Recorded data -

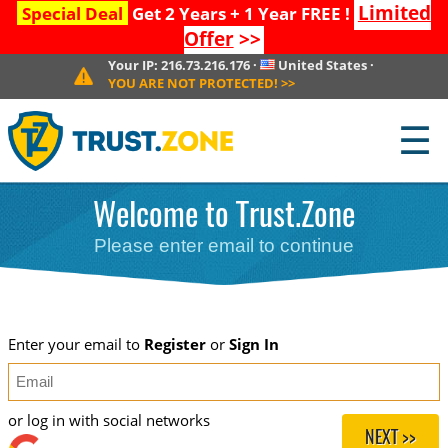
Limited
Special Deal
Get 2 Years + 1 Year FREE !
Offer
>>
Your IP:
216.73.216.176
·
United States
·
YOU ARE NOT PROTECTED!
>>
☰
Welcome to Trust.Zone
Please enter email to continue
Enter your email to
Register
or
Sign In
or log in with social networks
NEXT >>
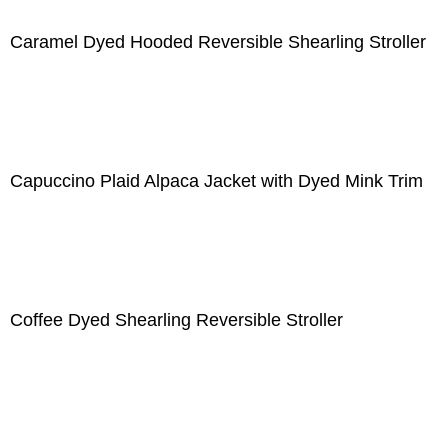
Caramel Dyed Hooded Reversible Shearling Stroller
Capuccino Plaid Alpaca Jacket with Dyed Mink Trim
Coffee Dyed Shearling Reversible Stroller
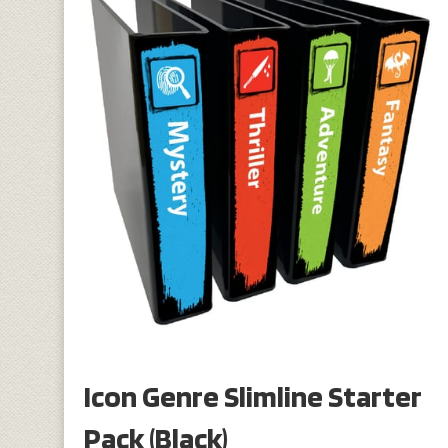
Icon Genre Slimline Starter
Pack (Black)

Task description - With the pictures omitted, print each line of the data above precisely as given.

Expected answer -
Limited
Special Deal
Get 2 Years + 1 Year FREE !
Offer
>>
Your IP:
216.73.216.176
·
United States
·
YOU ARE NOT PROTECTED!
>>
☰
Welcome to Trust.Zone
Please enter email to continue
Enter your email to
Register
or
Sign In
or log in with social networks
NEXT >>
Caramel Dyed Hooded Reversible Shearling Stroller
Capuccino Plaid Alpaca Jacket with Dyed Mink Trim
Coffee Dyed Shearling Reversible Stroller
Icon Genre Slimline Starter
Pack (Black)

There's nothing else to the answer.